Da diverse parti, praticamente da tutte, proviene e s’alza la previsione, se non la certezza, che “tutto non sarà come prima”. Un augurio, una speranza, una sicurezza di un cambiamento ampio, generale, storico, che va dai comportamenti individuali a quelli collettivi, dalla società nazionale al complesso internazionale imposto dall’emergenza e dalle sue uscite, dal dopo, obbligando ad una cambiamento che, per chi se ne occupa, attiene appunto alla politica, a cominciare dalla nostra.
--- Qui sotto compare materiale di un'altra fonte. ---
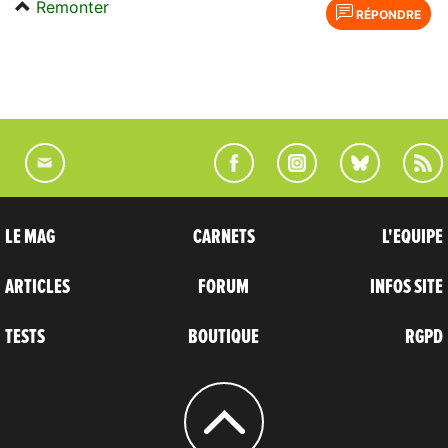
Remonter
RÉPONDRE
LE MAG
CARNETS
L'EQUIPE
ARTICLES
FORUM
INFOS SITE
TESTS
BOUTIQUE
RGPD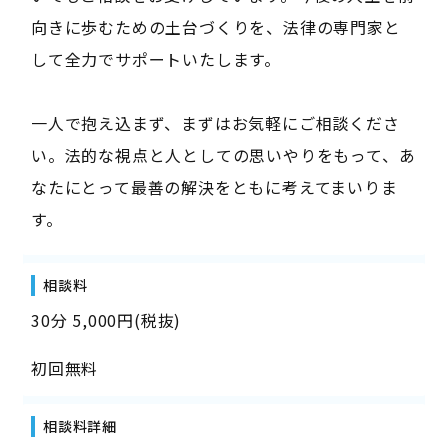
向きに歩むための土台づくりを、法律の専門家と
して全力でサポートいたします。
一人で抱え込まず、まずはお気軽にご相談くださ
い。法的な視点と人としての思いやりをもって、あ
なたにとって最善の解決をともに考えてまいりま
す。
相談料
30分 5,000円(税抜)
初回無料
相談料詳細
Le risposte sono difficili come le domande non soltanto per le complessità storiche che contengono ma per il non meno storico impasse che la nostra democrazia si porta dietro da sempre, col suo sostanziale blocco che, pure, non le ha impedito la capacità di svolte, anche brusche, ora imposte da forze esterne (magistratura e non solo) ora da autonome decisioni. Certo, l’emergenza può assimilarsi al potere, alla potenza distruttrice, che la magistratura d’antan esplicò, con i risultati che ben si sanno.

Il fatto è che la probabile fine del Conte bis con questo tipo di esecutivo dovrebbe – ma non ci illudiamo molto – imporre una riflessione, un ragionamento sulla reale condizione della nostrana politica intesa, da vocabolario, come dottrina, scienza, dotata di attività autonoma voluta dal popolo, col fine di organizzare e amministrare la vita pubblica.
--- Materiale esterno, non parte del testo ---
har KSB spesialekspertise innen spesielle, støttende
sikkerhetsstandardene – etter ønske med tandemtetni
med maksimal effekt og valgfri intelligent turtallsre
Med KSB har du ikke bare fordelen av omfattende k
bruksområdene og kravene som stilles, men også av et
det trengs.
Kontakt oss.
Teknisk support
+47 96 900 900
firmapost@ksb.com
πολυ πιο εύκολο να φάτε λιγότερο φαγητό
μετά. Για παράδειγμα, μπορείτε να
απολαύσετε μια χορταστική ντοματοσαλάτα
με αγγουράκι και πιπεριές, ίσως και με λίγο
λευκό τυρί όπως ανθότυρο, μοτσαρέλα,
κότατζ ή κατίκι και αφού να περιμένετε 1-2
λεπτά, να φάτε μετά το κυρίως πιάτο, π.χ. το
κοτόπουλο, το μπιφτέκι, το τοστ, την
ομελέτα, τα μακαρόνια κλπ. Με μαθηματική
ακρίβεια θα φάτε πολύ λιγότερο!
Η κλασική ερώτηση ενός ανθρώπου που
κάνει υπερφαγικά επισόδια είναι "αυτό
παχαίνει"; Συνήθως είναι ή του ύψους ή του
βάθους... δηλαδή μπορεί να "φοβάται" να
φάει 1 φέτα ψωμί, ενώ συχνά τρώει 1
Per tanto tempo, e con la quasi scomparsa o riduzione di movimenti-partiti ispirati alla tradizione liberale, i temi fondamentali del dibattito, insieme agli stessi grandi problemi della nazione, non sono stati le vere emergenze: depauperamento miliardario della sanità pubblica, divario crescente fra Nord e Sud, condizione fallimentare dell’Alitalia, e quella dell’ex Ilva, la fuga di laureati e professionisti ecc. ecc., ma critiche violente alla Ue con minacce di fuoriuscita, lo sbandieramento di sovranismi, le paure, spesso esagerate, per imminenti catastrofi a causa di sbarchi imponenti di immigrati e così via.

Ritenendo la politica esauribile nelle magiche parole di “stabilità-governabilità”, la sua strada maestra è stata deviata nei piccoli ma urlati sentieri del taglio dei vitalizi o della riduzione del numero dei parlamentari con la motivazione che la democrazia costa troppo e intanto i veri, grandi problemi dell’economia e del lavoro senza piani e progetti industriali degni di questo nome, sono rimasti nelle parole, come nella canzone di Mina.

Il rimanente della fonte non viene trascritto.